No primeiro jogo, um insípido empate 1-1 frente à República da Irlanda, Gary Lineker sentiu aquilo que foi descrito como “problemas digestivos”. A refeição da véspera, sobre a qual Gary não quis falar aos médicos da seleção, não lhe tinha caído bem.

Quem ia fazendo das suas sempre que podia era o incansável Gascoigne, sempre pronto para aligeirar o ambiente. No segundo jogo do grupo, frente à Holanda, Paul assinalou a sua chegada aos palcos mundiais com toda a confiança, puxando as tranças a Ruud Gullit. “Ele não dormia muito,” diz Lineker. “Mas ele é inteligente.”

Foi com um dedo magoado que Gary Lineker marcou os dois penaltis que eliminaram o Egito e qualificaram a seleção inglesa para a fase seguinte do Mundial.

Na histórica semifinal com a República Federal Alemã, Bobby Robson operou algumas alterações na forma de jogar da equipa, com um meio campo sem qualquer médio defensivo. Platt, Waddle e Gascoigne formavam um trio criativo, enquanto Des Walker, defesa central e “o melhor marcador homem-a-homem do mundo,” segundo Lineker, tinha a função de “secar” Jurgen Klinsmann.

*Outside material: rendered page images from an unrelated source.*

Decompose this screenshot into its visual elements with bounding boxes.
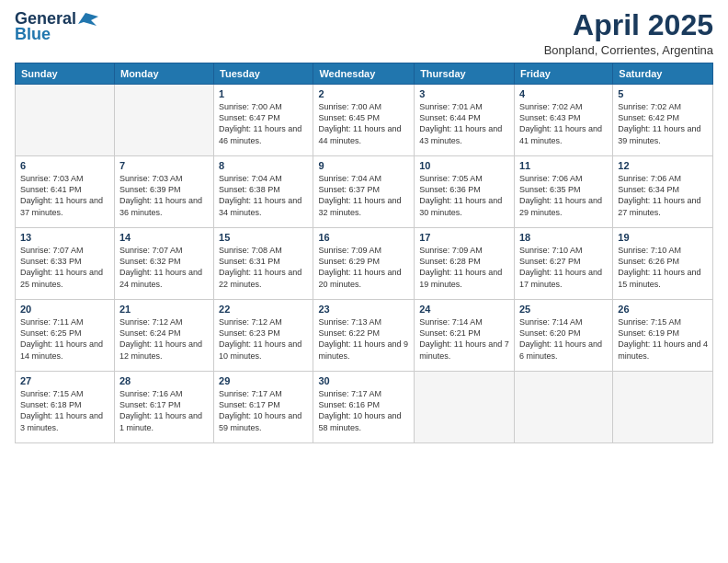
day-number: 20: [20, 304, 109, 315]
day-detail: Sunrise: 7:12 AM Sunset: 6:24 PM Dayligh…: [119, 316, 209, 362]
day-detail: Sunrise: 7:15 AM Sunset: 6:19 PM Dayligh…: [618, 316, 708, 362]
day-number: 30: [318, 375, 409, 386]
day-number: 21: [119, 304, 209, 315]
calendar-cell: 22Sunrise: 7:12 AM Sunset: 6:23 PM Dayli…: [214, 300, 313, 372]
calendar-cell: 15Sunrise: 7:08 AM Sunset: 6:31 PM Dayli…: [214, 228, 313, 300]
calendar-cell: 26Sunrise: 7:15 AM Sunset: 6:19 PM Dayli…: [613, 300, 713, 372]
day-detail: Sunrise: 7:09 AM Sunset: 6:28 PM Dayligh…: [419, 245, 509, 290]
day-number: 16: [318, 232, 409, 243]
calendar-cell: 11Sunrise: 7:06 AM Sunset: 6:35 PM Dayli…: [514, 156, 612, 228]
day-detail: Sunrise: 7:07 AM Sunset: 6:32 PM Dayligh…: [119, 245, 209, 290]
day-number: 19: [618, 232, 708, 243]
day-detail: Sunrise: 7:14 AM Sunset: 6:20 PM Dayligh…: [519, 316, 608, 362]
day-detail: Sunrise: 7:09 AM Sunset: 6:29 PM Dayligh…: [318, 245, 409, 290]
day-number: 4: [519, 88, 608, 99]
calendar-cell: 14Sunrise: 7:07 AM Sunset: 6:32 PM Dayli…: [114, 228, 213, 300]
day-number: 5: [618, 88, 708, 99]
day-detail: Sunrise: 7:05 AM Sunset: 6:36 PM Dayligh…: [419, 173, 509, 218]
weekday-header-thursday: Thursday: [415, 63, 515, 85]
day-number: 18: [519, 232, 608, 243]
day-detail: Sunrise: 7:06 AM Sunset: 6:35 PM Dayligh…: [519, 173, 608, 218]
day-detail: Sunrise: 7:10 AM Sunset: 6:26 PM Dayligh…: [618, 245, 708, 290]
day-number: 28: [119, 375, 209, 386]
calendar-cell: 3Sunrise: 7:01 AM Sunset: 6:44 PM Daylig…: [415, 85, 515, 156]
calendar-cell: 2Sunrise: 7:00 AM Sunset: 6:45 PM Daylig…: [313, 85, 415, 156]
calendar-cell: 6Sunrise: 7:03 AM Sunset: 6:41 PM Daylig…: [16, 156, 115, 228]
calendar-week-4: 20Sunrise: 7:11 AM Sunset: 6:25 PM Dayli…: [16, 300, 713, 372]
day-detail: Sunrise: 7:03 AM Sunset: 6:39 PM Dayligh…: [119, 173, 209, 218]
calendar-week-1: 1Sunrise: 7:00 AM Sunset: 6:47 PM Daylig…: [16, 85, 713, 156]
day-detail: Sunrise: 7:13 AM Sunset: 6:22 PM Dayligh…: [318, 316, 409, 362]
day-number: 27: [20, 375, 109, 386]
calendar-cell: 18Sunrise: 7:10 AM Sunset: 6:27 PM Dayli…: [514, 228, 612, 300]
day-detail: Sunrise: 7:11 AM Sunset: 6:25 PM Dayligh…: [20, 316, 109, 362]
day-number: 11: [519, 160, 608, 171]
day-number: 10: [419, 160, 509, 171]
calendar-cell: 17Sunrise: 7:09 AM Sunset: 6:28 PM Dayli…: [415, 228, 515, 300]
weekday-header-tuesday: Tuesday: [214, 63, 313, 85]
day-detail: Sunrise: 7:04 AM Sunset: 6:37 PM Dayligh…: [318, 173, 409, 218]
calendar-cell: 28Sunrise: 7:16 AM Sunset: 6:17 PM Dayli…: [114, 372, 213, 443]
logo: General Blue: [15, 9, 98, 44]
day-detail: Sunrise: 7:03 AM Sunset: 6:41 PM Dayligh…: [20, 173, 109, 218]
calendar-week-2: 6Sunrise: 7:03 AM Sunset: 6:41 PM Daylig…: [16, 156, 713, 228]
weekday-header-row: SundayMondayTuesdayWednesdayThursdayFrid…: [16, 63, 713, 85]
day-detail: Sunrise: 7:17 AM Sunset: 6:16 PM Dayligh…: [318, 388, 409, 433]
day-detail: Sunrise: 7:06 AM Sunset: 6:34 PM Dayligh…: [618, 173, 708, 218]
svg-marker-0: [78, 13, 98, 26]
day-number: 6: [20, 160, 109, 171]
calendar-cell: 1Sunrise: 7:00 AM Sunset: 6:47 PM Daylig…: [214, 85, 313, 156]
day-number: 17: [419, 232, 509, 243]
day-number: 7: [119, 160, 209, 171]
logo-name: General Blue: [15, 9, 98, 44]
day-detail: Sunrise: 7:12 AM Sunset: 6:23 PM Dayligh…: [219, 316, 308, 362]
day-number: 12: [618, 160, 708, 171]
day-detail: Sunrise: 7:14 AM Sunset: 6:21 PM Dayligh…: [419, 316, 509, 362]
calendar-week-3: 13Sunrise: 7:07 AM Sunset: 6:33 PM Dayli…: [16, 228, 713, 300]
calendar-cell: 19Sunrise: 7:10 AM Sunset: 6:26 PM Dayli…: [613, 228, 713, 300]
day-detail: Sunrise: 7:08 AM Sunset: 6:31 PM Dayligh…: [219, 245, 308, 290]
day-number: 9: [318, 160, 409, 171]
day-detail: Sunrise: 7:07 AM Sunset: 6:33 PM Dayligh…: [20, 245, 109, 290]
location-title: Bonpland, Corrientes, Argentina: [544, 43, 713, 57]
weekday-header-sunday: Sunday: [16, 63, 115, 85]
day-detail: Sunrise: 7:04 AM Sunset: 6:38 PM Dayligh…: [219, 173, 308, 218]
day-number: 29: [219, 375, 308, 386]
calendar-cell: 5Sunrise: 7:02 AM Sunset: 6:42 PM Daylig…: [613, 85, 713, 156]
calendar-cell: [16, 85, 115, 156]
calendar-cell: 8Sunrise: 7:04 AM Sunset: 6:38 PM Daylig…: [214, 156, 313, 228]
day-number: 24: [419, 304, 509, 315]
calendar-cell: 9Sunrise: 7:04 AM Sunset: 6:37 PM Daylig…: [313, 156, 415, 228]
weekday-header-saturday: Saturday: [613, 63, 713, 85]
day-detail: Sunrise: 7:01 AM Sunset: 6:44 PM Dayligh…: [419, 101, 509, 146]
day-detail: Sunrise: 7:00 AM Sunset: 6:45 PM Dayligh…: [318, 101, 409, 146]
day-number: 15: [219, 232, 308, 243]
day-detail: Sunrise: 7:10 AM Sunset: 6:27 PM Dayligh…: [519, 245, 608, 290]
weekday-header-wednesday: Wednesday: [313, 63, 415, 85]
calendar-cell: [415, 372, 515, 443]
day-detail: Sunrise: 7:02 AM Sunset: 6:43 PM Dayligh…: [519, 101, 608, 146]
calendar-week-5: 27Sunrise: 7:15 AM Sunset: 6:18 PM Dayli…: [16, 372, 713, 443]
calendar-cell: 30Sunrise: 7:17 AM Sunset: 6:16 PM Dayli…: [313, 372, 415, 443]
day-number: 8: [219, 160, 308, 171]
day-detail: Sunrise: 7:02 AM Sunset: 6:42 PM Dayligh…: [618, 101, 708, 146]
calendar-cell: 7Sunrise: 7:03 AM Sunset: 6:39 PM Daylig…: [114, 156, 213, 228]
day-number: 26: [618, 304, 708, 315]
day-number: 22: [219, 304, 308, 315]
calendar-cell: 23Sunrise: 7:13 AM Sunset: 6:22 PM Dayli…: [313, 300, 415, 372]
logo-blue: Blue: [15, 25, 98, 44]
calendar-cell: 16Sunrise: 7:09 AM Sunset: 6:29 PM Dayli…: [313, 228, 415, 300]
day-number: 25: [519, 304, 608, 315]
day-number: 2: [318, 88, 409, 99]
calendar-cell: 13Sunrise: 7:07 AM Sunset: 6:33 PM Dayli…: [16, 228, 115, 300]
calendar-cell: 25Sunrise: 7:14 AM Sunset: 6:20 PM Dayli…: [514, 300, 612, 372]
calendar-cell: [114, 85, 213, 156]
calendar-cell: 21Sunrise: 7:12 AM Sunset: 6:24 PM Dayli…: [114, 300, 213, 372]
day-number: 23: [318, 304, 409, 315]
day-detail: Sunrise: 7:16 AM Sunset: 6:17 PM Dayligh…: [119, 388, 209, 433]
weekday-header-friday: Friday: [514, 63, 612, 85]
day-number: 1: [219, 88, 308, 99]
header: General Blue April 2025 Bonpland, Corrie…: [15, 9, 713, 57]
calendar-cell: 24Sunrise: 7:14 AM Sunset: 6:21 PM Dayli…: [415, 300, 515, 372]
calendar-cell: 29Sunrise: 7:17 AM Sunset: 6:17 PM Dayli…: [214, 372, 313, 443]
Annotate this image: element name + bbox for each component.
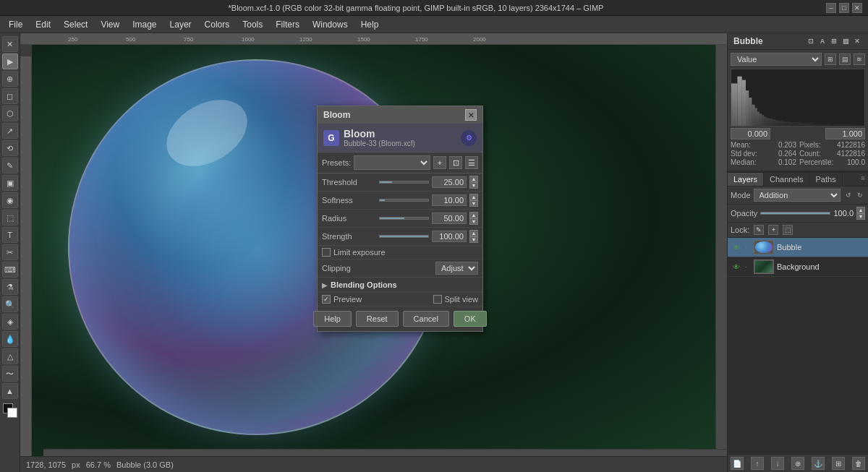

As equipas chegaram aos penaltis, com Lineker a admitir ter sido o único a praticá-los durante os treinos. Foi uma equipa conformada com a derrota que viu Pearce e Waddle falhar as suas grandes penalidades. “Bobby andou por ali a pôr os braços à volta das pessoas. Era um balneário muito mais calmo do que após a derrota com a Argentina em 1986,” diz o antigo avançado.

De acordo com Lineker, o Mundial de 1990 mudou a forma como a nação via o futebol. “Já não parecia ser um jogo puramente das classes trabalhadoras,” diz. “As mulheres também se tinham apaixonado pelo jogo. Tudo era diferente. Até o hooliganismo se tinha desvanecido.”